→ Records for this task:
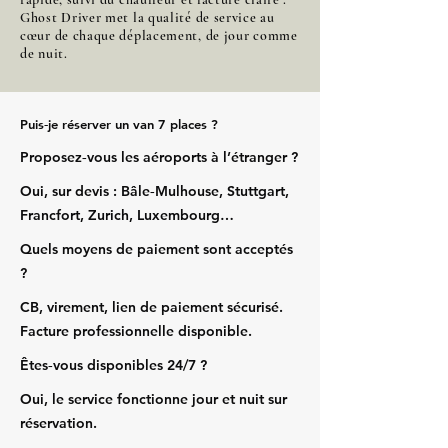
Ghost Driver met la qualité de service au
cœur de chaque déplacement, de jour comme
de nuit.
Puis‑je réserver un van 7 places ?
Proposez‑vous les aéroports à l’étranger ?
Oui, sur devis : Bâle‑Mulhouse, Stuttgart,
Francfort, Zurich, Luxembourg…
Quels moyens de paiement sont acceptés
?
CB, virement, lien de paiement sécurisé.
Facture professionnelle disponible.
Êtes‑vous disponibles 24/7 ?
Oui, le service fonctionne jour et nuit sur
réservation.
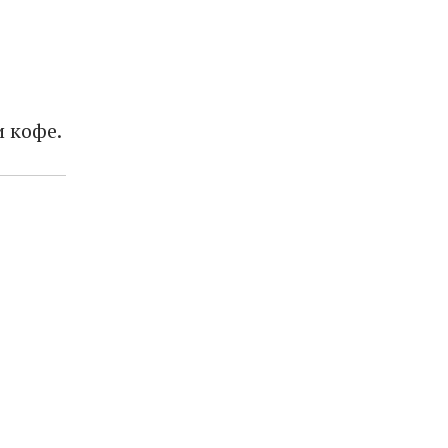
и кофе.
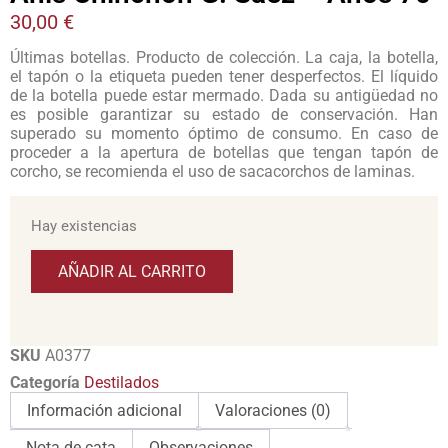
30,00
€
Últimas botellas. Producto de colección. La caja, la botella,
el tapón o la etiqueta pueden tener desperfectos. El líquido
de la botella puede estar mermado. Dada su antigüedad no
es posible garantizar su estado de conservación. Han
superado su momento óptimo de consumo. En caso de
proceder a la apertura de botellas que tengan tapón de
corcho, se recomienda el uso de sacacorchos de laminas.
Hay existencias
AÑADIR AL CARRITO
SKU
A0377
Categoría
Destilados
Información adicional
Valoraciones (0)
Nota de cata
Observaciones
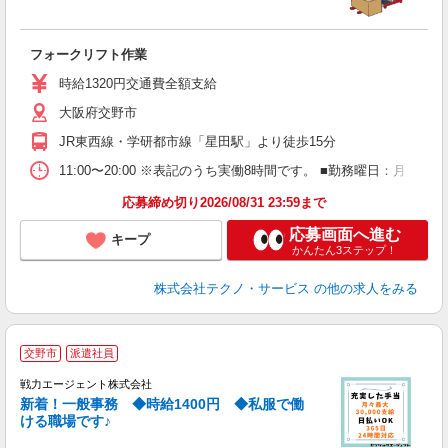
ス
フォークリフト作業
履
ラ
時給1320円交通費全額支給
O
大阪府交野市
JR東西線・学研都市線「星田駅」より徒歩15分
11:00〜20:00 ※表記のうち実働8時間です。 ■勤務曜日：月
応募締め切り2026/08/31 23:59まで
応募画面へ進む
キープ
かんたん3ステップ！
株式会社テクノ・サービス
の他の求人をみる
☆
交野市
派遣社員
戦力エージェント株式会社
新着！一般事務 ◆時給1400円 ◆私服で働
さ
ける職場です♪
職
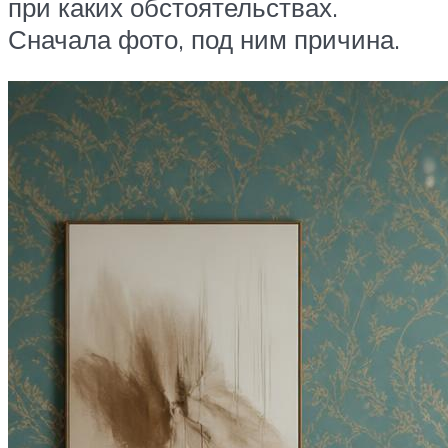
при каких обстоятельствах.
Сначала фото, под ним причина.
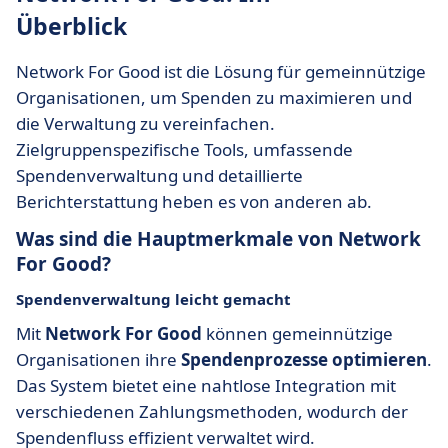
Überblick
Network For Good ist die Lösung für gemeinnützige
Organisationen, um Spenden zu maximieren und
die Verwaltung zu vereinfachen.
Zielgruppenspezifische Tools, umfassende
Spendenverwaltung und detaillierte
Berichterstattung heben es von anderen ab.
Was sind die Hauptmerkmale von Network
For Good?
Spendenverwaltung leicht gemacht
Mit
Network For Good
können gemeinnützige
Organisationen ihre
Spendenprozesse optimieren
.
Das System bietet eine nahtlose Integration mit
verschiedenen Zahlungsmethoden, wodurch der
Spendenfluss effizient verwaltet wird.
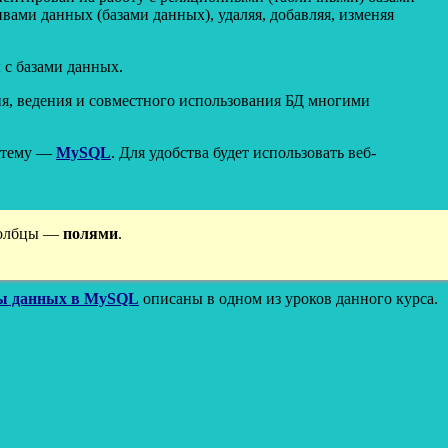
вами данных (базами данных), удаляя, добавляя, изменяя
 с базами данных.
я, ведения и совместного использования БД многими
истему —
MySQL
. Для удобства будет использовать веб-
столбцы —
полями
.
ы данных в MySQL
описаны в одном из уроков данного курса.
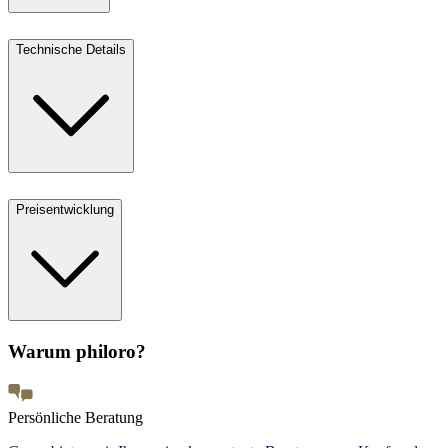
Technische Details
Preisentwicklung
Warum philoro?
Persönliche Beratung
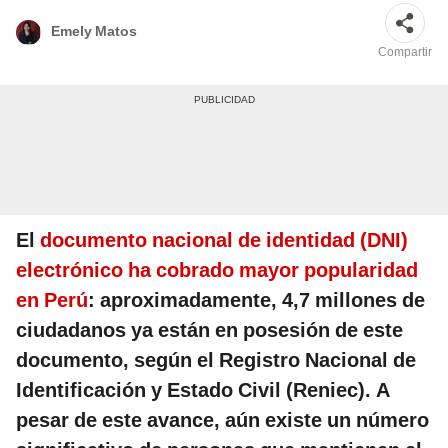
Emely Matos
Compartir
El
documento nacional de identidad (DNI)
electrónico ha cobrado mayor popularidad
en Perú
: aproximadamente, 4,7 millones de
ciudadanos ya están en posesión de este
documento, según el Registro Nacional de
Identificación y Estado Civil (Reniec). A
pesar de este avance, aún existe un número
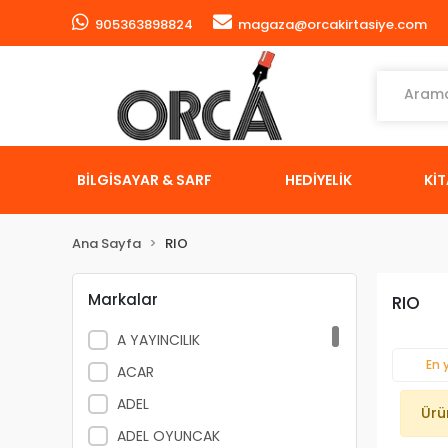
905363898824
magaza@orcakirtasiye.com
BİLGİSAYAR & SARF
HEDİYELİK
Kİ
Ana Sayfa
RIO
Markalar
RIO
A YAYINCILIK
En 
ACAR
ADEL
Ürü
ADEL OYUNCAK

→ Aim of the task:
If a line in the data holds the string "service", copy that line.

→ Exercise answer:
Ghost Driver met la qualité de service au
Oui, le service fonctionne jour et nuit sur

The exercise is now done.